Lavish wedding ebbs under luxury ban
A lavish wedding banquet in Taiyuan, North China's Shanxi province, July 1, 2013. [Photo/CFP] |
SHIJIAZHUANG - With no expensive banquet or rituals, Li Yefei and her husband held their wedding ceremony in a meeting room at a cost of 500 yuan (about $81).
Li, 28, a civil servant in North China's Hebei province, put her wedding to bed in just 15 minutes with no firecrackers, wedding planner or banquet for dozens of family members and colleagues.
"This marriage is a novelty and simple. It saved our time and freed others from the obligation of buying things that no one needs," Li said.
The forthcoming week of national holidays has been seen as a perfect time for Chinese young couples to get hitched, but increasingly, or at least for those who work in government, a rather low-profile approach is the order of the day, at least during the national frugality campaign.
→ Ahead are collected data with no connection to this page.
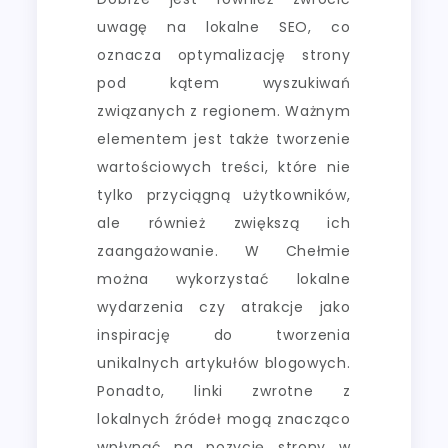
uwagę na lokalne SEO, co
oznacza optymalizację strony
pod kątem wyszukiwań
związanych z regionem. Ważnym
elementem jest także tworzenie
wartościowych treści, które nie
tylko przyciągną użytkowników,
ale również zwiększą ich
zaangażowanie. W Chełmie
można wykorzystać lokalne
wydarzenia czy atrakcje jako
inspirację do tworzenia
unikalnych artykułów blogowych.
Ponadto, linki zwrotne z
lokalnych źródeł mogą znacząco
wpłynąć na pozycję strony w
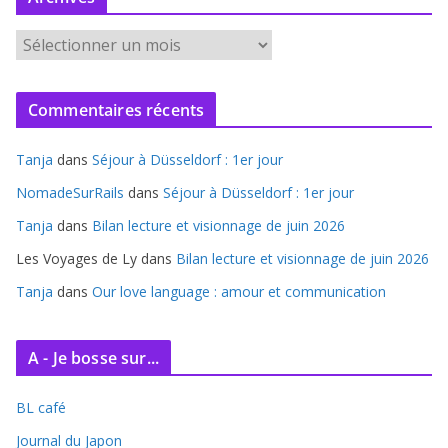
A
r
c
Commentaires récents
h
i
Tanja
dans
Séjour à Düsseldorf : 1er jour
v
e
NomadeSurRails
dans
Séjour à Düsseldorf : 1er jour
s
Tanja
dans
Bilan lecture et visionnage de juin 2026
Les Voyages de Ly
dans
Bilan lecture et visionnage de juin 2026
Tanja
dans
Our love language : amour et communication
A - Je bosse sur...
BL café
Journal du Japon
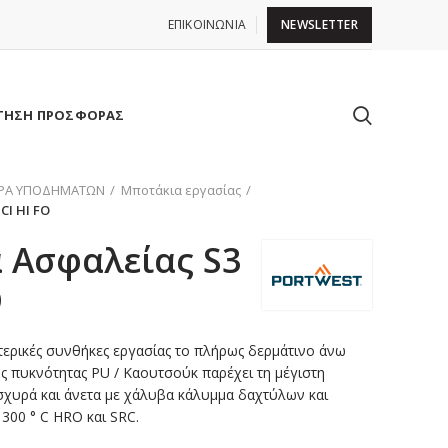
ΕΠΙΚΟΙΝΩΝΙΑ
NEWSLETTER
ΤΗΣΗ ΠΡΟΣΦΟΡΑΣ
ΙΡΑ ΥΠΟΔΗΜΑΤΩΝ
Μποτάκια εργασίας
CI HI FO
 Ασφαλείας S3
O
τερικές συνθήκες εργασίας το πλήρως δερμάτινο άνω
ής πυκνότητας PU / Καουτσούκ παρέχει τη μέγιστη
ισχυρά και άνετα με χάλυβα κάλυμμα δαχτύλων και
300 ° C HRO και SRC.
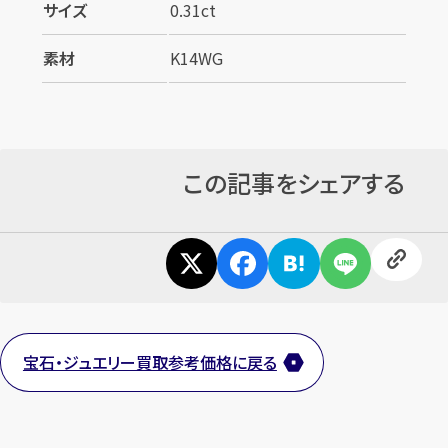
サイズ
0.31ct
素材
K14WG
この記事をシェアする
宝石・ジュエリー買取参考価格に戻る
In China, there has been an amazing growth in sectors which didn't even existed twenty years ago and lavish weddings have become almost de rigueur in China.
According to a wedding planning agency, the average cost of a wedding in China is around 100,000 yuan, although the company has handled weddings that have cost a staggering 10 million yuan.
The craze to vie with others with grand ceremonies has become an excuse for superfluous waste and heavy "red envelope" obligations, which have just become another way for bribes to be taken and delivered.
In Shijiazhuang, capital city of Hebei, the cost at wedding banquets has hit 700 million yuan annually, while each cash gift floats from 100 to many thousands, reports said.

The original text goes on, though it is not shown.